ACTIVITY
If a line in the entries below includes "sono", show that line.

DATA EXCERPTS

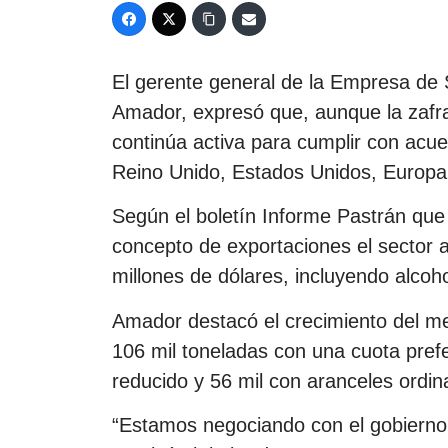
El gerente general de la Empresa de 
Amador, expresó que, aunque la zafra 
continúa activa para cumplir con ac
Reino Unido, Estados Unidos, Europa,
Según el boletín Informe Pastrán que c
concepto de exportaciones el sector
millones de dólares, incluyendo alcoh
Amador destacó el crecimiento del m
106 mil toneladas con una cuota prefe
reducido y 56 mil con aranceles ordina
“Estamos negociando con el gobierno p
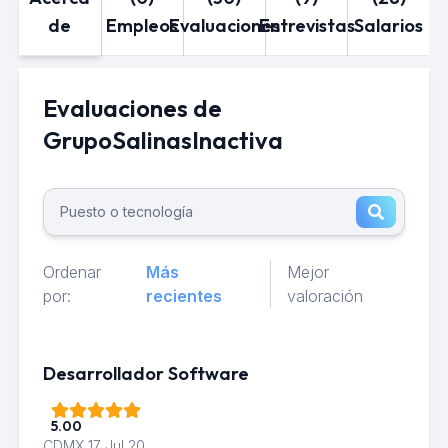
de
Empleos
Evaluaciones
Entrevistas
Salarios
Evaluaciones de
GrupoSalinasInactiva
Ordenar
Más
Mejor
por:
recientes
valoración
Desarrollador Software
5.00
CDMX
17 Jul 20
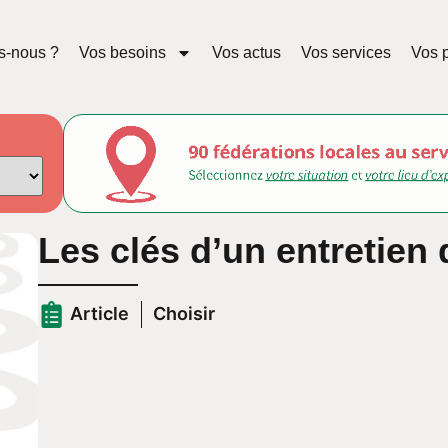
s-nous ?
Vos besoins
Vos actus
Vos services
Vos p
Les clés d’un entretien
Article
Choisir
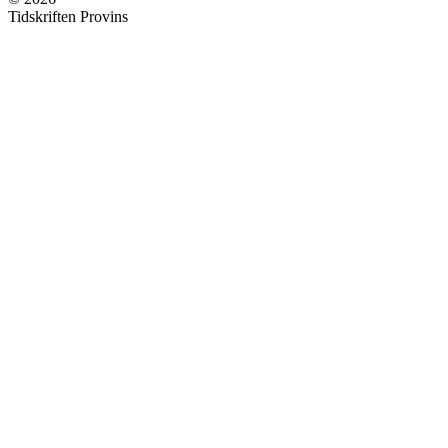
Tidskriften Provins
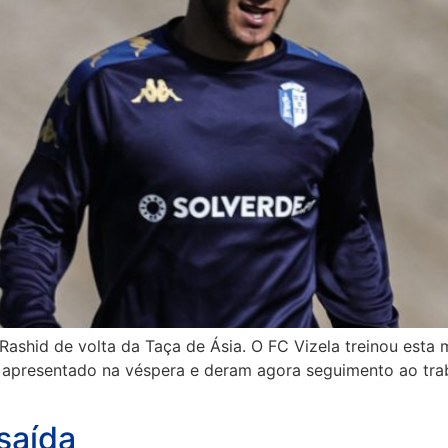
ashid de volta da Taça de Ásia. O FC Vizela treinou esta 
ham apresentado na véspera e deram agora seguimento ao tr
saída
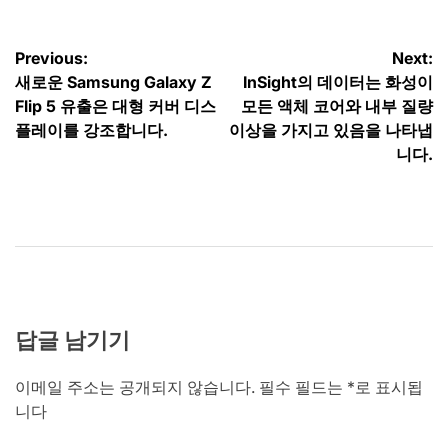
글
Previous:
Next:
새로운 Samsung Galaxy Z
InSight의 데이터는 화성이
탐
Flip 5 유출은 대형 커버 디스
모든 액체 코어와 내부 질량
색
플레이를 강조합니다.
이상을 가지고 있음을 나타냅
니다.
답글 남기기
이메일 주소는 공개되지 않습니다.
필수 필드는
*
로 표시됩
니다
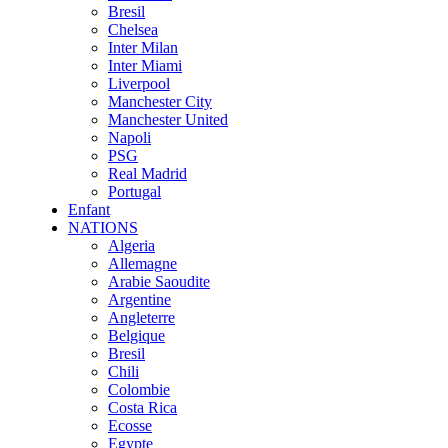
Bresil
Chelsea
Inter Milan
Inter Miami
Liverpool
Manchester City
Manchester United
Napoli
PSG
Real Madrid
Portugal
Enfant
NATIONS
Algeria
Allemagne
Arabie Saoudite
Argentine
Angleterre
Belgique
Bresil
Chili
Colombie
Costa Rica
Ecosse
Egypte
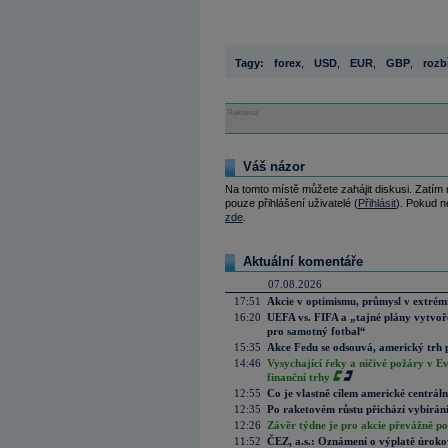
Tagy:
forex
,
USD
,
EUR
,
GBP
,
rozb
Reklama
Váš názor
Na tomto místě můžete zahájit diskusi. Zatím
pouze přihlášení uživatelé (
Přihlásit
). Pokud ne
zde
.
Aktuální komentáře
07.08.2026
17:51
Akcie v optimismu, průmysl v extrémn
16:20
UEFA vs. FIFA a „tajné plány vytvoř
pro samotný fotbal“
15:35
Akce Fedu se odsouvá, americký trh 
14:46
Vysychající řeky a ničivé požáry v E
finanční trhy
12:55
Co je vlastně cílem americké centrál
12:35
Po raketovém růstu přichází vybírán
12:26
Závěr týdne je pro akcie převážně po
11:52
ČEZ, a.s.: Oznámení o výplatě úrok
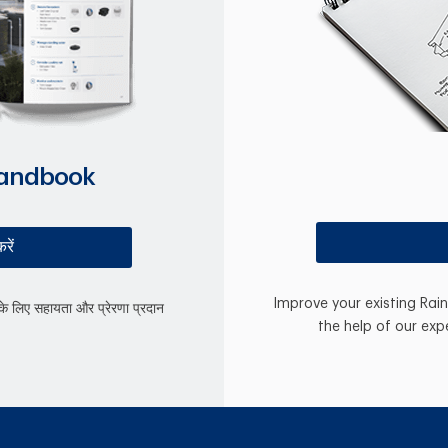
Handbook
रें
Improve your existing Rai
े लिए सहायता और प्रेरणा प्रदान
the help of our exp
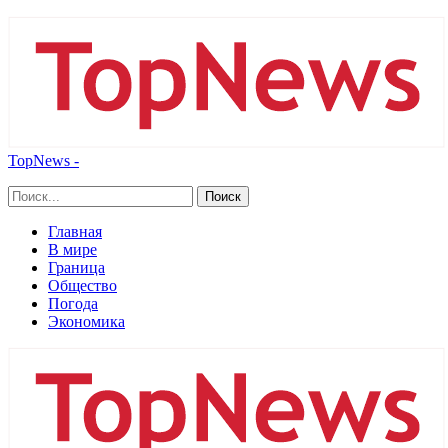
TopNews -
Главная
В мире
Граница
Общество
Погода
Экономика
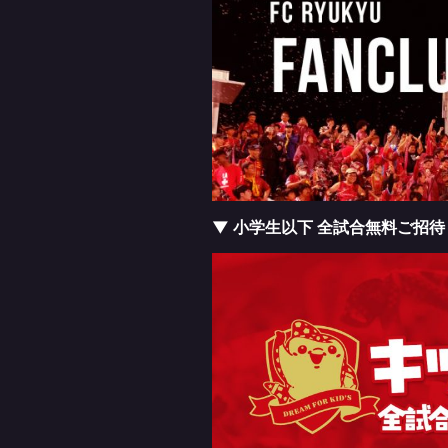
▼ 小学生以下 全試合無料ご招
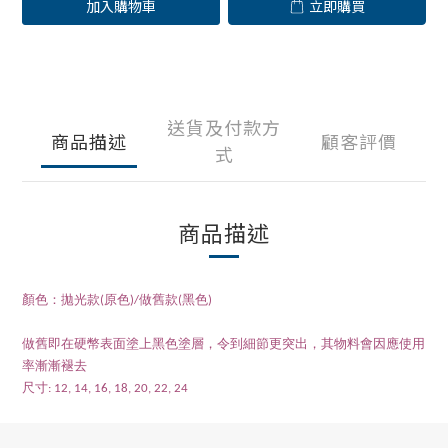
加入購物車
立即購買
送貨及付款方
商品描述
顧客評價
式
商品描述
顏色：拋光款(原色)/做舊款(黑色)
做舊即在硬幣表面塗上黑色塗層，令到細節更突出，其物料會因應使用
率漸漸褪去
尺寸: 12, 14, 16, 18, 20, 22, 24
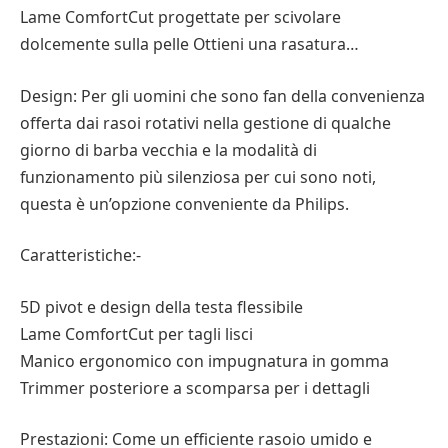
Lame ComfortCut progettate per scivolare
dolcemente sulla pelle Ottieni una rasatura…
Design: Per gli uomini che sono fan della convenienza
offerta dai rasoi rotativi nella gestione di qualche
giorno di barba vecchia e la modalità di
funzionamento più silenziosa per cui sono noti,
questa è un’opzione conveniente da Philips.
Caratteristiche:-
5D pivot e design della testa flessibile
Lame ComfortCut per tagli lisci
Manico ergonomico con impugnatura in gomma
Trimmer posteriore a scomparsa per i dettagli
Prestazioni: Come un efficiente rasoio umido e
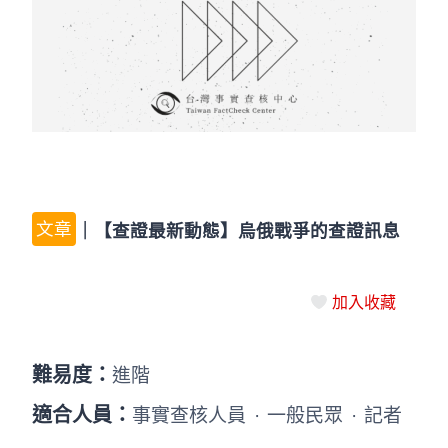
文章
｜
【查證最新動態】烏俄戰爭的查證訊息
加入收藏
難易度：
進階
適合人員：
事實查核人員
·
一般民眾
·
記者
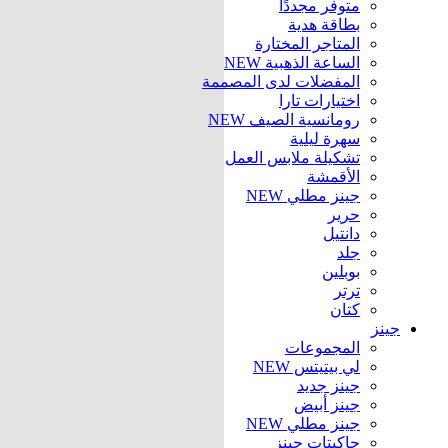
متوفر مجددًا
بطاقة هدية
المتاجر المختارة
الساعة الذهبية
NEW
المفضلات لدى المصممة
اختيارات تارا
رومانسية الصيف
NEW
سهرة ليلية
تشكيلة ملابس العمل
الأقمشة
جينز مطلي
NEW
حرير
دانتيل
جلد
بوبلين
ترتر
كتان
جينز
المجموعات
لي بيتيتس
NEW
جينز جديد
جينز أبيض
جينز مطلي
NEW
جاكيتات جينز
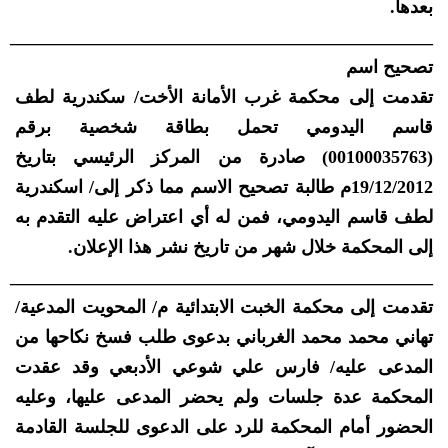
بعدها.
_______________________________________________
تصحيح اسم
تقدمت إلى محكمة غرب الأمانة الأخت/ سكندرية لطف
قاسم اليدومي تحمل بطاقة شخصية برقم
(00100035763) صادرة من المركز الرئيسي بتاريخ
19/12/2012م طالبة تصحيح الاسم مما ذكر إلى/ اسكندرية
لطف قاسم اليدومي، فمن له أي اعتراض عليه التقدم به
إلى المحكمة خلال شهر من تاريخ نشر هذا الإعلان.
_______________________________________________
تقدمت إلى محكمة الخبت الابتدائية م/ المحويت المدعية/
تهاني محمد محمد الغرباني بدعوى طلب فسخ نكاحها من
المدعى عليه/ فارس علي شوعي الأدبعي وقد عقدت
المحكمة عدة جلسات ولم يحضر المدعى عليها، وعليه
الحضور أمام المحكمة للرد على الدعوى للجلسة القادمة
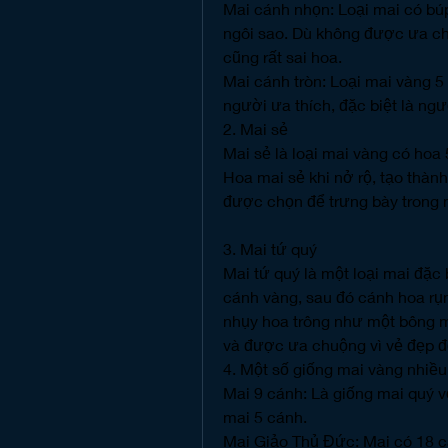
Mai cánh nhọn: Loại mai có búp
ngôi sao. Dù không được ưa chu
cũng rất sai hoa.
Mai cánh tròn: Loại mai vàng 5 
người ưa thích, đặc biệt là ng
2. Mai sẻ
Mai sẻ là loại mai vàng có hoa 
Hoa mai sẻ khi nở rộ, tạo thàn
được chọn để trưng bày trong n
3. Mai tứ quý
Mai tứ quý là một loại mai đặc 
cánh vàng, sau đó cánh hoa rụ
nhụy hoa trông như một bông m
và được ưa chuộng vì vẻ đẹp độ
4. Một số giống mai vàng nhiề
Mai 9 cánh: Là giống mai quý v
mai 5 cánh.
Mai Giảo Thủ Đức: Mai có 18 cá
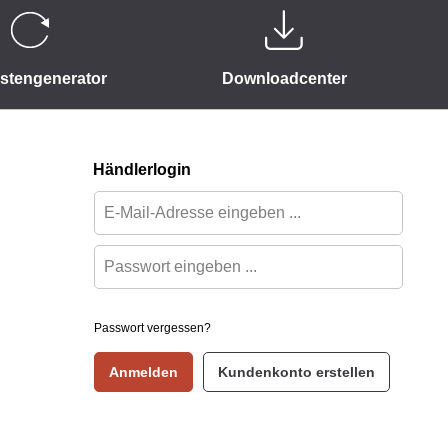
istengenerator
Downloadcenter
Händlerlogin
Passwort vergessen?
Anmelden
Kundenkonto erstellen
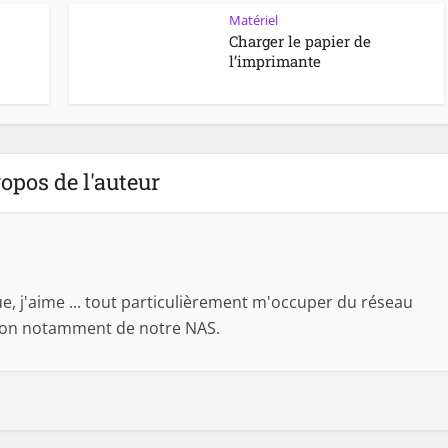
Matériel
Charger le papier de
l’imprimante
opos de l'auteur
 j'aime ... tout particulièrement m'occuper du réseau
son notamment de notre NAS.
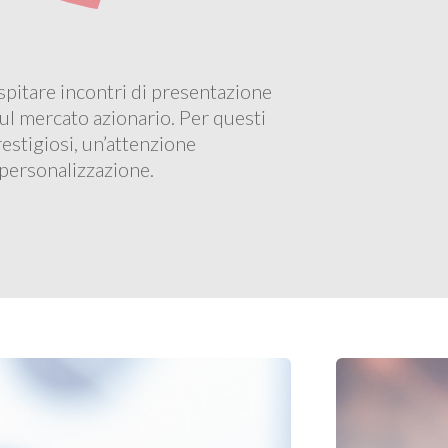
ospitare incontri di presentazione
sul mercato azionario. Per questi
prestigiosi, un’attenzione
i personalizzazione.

EXERCISE OUTPUT
Design: Per gli uomini che sono fan della convenienza
funzionamento più silenziosa per cui sono noti,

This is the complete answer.